Entries taken from a collection:
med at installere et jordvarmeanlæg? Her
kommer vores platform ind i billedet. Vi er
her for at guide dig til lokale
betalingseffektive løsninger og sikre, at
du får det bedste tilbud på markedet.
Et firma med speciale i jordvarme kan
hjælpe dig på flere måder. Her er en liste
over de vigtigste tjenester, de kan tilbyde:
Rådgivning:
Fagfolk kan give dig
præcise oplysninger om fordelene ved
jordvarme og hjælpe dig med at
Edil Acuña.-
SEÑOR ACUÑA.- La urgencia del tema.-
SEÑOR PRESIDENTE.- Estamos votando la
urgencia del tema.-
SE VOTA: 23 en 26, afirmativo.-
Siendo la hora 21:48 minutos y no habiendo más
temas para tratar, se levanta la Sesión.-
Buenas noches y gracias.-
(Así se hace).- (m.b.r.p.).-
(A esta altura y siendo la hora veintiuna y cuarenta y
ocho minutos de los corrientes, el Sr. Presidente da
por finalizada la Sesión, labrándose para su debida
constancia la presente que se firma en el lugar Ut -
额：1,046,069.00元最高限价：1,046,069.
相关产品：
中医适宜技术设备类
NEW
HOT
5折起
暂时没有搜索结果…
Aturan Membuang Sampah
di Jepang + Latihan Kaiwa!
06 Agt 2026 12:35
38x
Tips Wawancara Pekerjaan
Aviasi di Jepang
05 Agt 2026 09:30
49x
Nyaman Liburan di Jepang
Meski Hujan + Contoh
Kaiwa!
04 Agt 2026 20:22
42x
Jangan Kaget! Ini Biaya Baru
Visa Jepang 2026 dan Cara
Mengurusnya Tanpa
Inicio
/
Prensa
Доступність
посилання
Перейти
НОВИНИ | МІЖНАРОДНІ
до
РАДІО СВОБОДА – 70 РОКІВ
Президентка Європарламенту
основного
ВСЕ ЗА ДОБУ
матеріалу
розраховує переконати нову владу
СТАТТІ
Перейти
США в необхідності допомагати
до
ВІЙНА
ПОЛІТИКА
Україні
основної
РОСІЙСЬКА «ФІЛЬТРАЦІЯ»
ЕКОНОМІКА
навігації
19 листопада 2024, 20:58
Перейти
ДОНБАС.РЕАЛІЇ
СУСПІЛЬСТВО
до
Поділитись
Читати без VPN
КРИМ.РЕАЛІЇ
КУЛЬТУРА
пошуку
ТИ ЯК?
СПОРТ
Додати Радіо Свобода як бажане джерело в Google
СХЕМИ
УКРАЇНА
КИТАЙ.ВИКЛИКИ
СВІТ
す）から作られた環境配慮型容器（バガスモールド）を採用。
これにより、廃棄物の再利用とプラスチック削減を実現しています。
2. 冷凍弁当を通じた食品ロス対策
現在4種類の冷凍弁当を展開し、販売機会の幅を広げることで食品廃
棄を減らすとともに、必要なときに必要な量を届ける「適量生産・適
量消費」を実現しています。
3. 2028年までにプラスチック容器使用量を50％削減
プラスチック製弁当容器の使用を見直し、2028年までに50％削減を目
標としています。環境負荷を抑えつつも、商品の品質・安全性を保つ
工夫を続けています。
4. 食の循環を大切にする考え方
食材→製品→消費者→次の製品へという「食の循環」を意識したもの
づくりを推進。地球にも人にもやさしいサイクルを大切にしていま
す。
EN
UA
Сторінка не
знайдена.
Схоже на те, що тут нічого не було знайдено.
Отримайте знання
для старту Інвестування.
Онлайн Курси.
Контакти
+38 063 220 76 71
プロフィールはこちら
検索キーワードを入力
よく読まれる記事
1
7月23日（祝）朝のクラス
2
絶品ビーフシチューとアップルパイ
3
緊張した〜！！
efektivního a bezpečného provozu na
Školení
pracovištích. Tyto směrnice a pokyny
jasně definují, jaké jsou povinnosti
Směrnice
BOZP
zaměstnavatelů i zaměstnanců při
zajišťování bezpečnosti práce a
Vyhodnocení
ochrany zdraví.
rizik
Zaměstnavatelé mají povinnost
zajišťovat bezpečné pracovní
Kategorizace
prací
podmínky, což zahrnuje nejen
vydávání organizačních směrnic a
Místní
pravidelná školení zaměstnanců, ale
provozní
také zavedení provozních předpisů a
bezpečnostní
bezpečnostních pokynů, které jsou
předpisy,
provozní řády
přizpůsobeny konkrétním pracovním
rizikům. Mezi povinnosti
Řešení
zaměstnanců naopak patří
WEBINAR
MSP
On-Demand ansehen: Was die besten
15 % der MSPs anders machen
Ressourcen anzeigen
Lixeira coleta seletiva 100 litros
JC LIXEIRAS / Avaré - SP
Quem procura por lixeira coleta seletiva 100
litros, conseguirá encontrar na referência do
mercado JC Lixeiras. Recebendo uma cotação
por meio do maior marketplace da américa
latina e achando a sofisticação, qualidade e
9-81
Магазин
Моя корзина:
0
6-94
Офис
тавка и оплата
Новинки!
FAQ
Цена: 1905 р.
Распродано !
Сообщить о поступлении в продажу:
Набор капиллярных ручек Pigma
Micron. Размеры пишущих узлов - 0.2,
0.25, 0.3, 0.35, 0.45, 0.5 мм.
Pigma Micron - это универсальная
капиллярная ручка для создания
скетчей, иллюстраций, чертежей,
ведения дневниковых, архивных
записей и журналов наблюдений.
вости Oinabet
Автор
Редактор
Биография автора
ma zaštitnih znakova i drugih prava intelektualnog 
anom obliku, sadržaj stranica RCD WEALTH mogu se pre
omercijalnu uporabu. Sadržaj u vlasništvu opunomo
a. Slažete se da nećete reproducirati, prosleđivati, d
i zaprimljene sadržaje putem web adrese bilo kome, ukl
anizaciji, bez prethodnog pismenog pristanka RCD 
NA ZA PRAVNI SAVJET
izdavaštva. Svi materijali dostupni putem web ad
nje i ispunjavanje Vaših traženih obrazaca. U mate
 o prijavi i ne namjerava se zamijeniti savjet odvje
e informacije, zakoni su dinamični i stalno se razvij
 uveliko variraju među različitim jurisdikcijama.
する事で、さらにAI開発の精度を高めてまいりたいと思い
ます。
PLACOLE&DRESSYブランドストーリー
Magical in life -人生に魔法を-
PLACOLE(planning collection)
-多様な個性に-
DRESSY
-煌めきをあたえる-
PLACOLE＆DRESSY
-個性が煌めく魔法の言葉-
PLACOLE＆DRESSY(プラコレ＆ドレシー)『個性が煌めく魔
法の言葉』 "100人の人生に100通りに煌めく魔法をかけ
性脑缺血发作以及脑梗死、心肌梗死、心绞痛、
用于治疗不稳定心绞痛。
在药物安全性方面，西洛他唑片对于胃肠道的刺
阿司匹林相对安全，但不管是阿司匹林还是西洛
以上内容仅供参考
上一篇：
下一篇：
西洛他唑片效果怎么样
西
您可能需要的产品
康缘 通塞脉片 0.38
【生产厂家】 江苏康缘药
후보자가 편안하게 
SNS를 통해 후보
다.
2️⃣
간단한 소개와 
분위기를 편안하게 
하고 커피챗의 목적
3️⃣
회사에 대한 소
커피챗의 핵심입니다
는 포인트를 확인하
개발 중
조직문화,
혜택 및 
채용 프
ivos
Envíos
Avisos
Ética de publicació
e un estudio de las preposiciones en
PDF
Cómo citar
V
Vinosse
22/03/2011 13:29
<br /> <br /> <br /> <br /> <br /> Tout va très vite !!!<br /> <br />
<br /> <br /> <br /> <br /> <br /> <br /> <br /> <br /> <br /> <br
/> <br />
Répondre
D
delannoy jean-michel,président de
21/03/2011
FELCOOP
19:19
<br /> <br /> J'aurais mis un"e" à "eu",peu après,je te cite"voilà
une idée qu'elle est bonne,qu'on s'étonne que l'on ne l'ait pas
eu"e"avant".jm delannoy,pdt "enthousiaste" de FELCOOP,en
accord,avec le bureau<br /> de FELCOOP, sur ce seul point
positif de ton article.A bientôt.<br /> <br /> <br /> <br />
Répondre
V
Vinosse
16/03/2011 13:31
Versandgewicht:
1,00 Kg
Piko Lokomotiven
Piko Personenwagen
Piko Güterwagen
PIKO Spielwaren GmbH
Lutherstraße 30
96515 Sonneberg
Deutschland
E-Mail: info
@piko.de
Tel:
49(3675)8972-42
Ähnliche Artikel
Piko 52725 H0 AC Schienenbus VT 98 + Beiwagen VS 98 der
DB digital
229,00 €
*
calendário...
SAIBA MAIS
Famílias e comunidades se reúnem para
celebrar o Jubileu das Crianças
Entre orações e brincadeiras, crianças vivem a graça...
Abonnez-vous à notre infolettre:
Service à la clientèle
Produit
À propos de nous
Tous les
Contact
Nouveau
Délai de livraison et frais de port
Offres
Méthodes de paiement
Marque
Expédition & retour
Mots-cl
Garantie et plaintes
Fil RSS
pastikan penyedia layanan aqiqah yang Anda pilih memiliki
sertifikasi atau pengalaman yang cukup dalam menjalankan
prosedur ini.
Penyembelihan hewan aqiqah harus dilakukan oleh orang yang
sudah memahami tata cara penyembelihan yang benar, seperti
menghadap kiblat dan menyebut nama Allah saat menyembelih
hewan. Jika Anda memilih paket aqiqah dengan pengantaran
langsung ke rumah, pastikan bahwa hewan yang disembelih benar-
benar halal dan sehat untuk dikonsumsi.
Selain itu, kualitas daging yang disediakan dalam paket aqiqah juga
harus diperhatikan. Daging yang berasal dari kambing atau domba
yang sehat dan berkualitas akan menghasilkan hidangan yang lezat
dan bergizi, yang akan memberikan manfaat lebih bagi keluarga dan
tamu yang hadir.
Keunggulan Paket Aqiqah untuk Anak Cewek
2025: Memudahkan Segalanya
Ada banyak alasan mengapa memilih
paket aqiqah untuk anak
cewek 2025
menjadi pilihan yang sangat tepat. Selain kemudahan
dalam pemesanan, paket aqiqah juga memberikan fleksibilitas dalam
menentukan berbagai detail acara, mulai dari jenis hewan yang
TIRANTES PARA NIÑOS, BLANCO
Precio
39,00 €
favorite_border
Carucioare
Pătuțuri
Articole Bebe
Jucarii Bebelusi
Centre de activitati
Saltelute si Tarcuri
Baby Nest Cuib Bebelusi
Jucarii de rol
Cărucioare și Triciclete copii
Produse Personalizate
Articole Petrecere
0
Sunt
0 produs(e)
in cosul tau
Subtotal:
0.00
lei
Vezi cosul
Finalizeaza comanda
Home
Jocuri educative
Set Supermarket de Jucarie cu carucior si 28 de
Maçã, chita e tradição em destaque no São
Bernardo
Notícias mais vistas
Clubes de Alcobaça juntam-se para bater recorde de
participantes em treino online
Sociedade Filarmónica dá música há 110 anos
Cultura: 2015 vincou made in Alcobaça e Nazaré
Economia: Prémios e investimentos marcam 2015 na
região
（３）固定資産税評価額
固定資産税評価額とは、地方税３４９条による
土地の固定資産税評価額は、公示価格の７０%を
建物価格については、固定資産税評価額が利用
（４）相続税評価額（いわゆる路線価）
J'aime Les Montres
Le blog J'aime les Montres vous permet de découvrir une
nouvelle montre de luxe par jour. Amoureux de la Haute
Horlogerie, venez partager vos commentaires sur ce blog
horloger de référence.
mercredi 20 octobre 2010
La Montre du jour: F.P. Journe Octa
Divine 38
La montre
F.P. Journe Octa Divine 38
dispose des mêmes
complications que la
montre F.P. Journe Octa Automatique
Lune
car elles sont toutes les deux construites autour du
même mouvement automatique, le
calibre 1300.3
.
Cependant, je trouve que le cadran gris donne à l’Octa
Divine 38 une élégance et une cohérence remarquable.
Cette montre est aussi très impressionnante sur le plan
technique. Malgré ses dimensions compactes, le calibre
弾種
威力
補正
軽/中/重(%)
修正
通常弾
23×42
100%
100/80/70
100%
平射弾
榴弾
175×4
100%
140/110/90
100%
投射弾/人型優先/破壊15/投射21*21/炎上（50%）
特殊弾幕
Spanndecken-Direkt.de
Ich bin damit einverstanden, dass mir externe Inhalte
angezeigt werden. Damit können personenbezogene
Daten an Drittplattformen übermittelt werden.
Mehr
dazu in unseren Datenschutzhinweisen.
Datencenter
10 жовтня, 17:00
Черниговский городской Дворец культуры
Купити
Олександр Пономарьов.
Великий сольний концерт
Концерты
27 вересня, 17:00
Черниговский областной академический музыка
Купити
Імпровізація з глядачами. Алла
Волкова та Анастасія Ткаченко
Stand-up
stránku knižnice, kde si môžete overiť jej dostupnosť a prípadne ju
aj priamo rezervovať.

§ Task item
Output only an exact transcription of the lines above from the one with "Clubes de Alcobaça" up to and including the one with "nouvelle montre de".

§ Task output
Clubes de Alcobaça juntam-se para bater recorde de
participantes em treino online
Sociedade Filarmónica dá música há 110 anos
Cultura: 2015 vincou made in Alcobaça e Nazaré
Economia: Prémios e investimentos marcam 2015 na
região
（３）固定資産税評価額
固定資産税評価額とは、地方税３４９条による
土地の固定資産税評価額は、公示価格の７０%を
建物価格については、固定資産税評価額が利用
（４）相続税評価額（いわゆる路線価）
J'aime Les Montres
Le blog J'aime les Montres vous permet de découvrir une
nouvelle montre de luxe par jour. Amoureux de la Haute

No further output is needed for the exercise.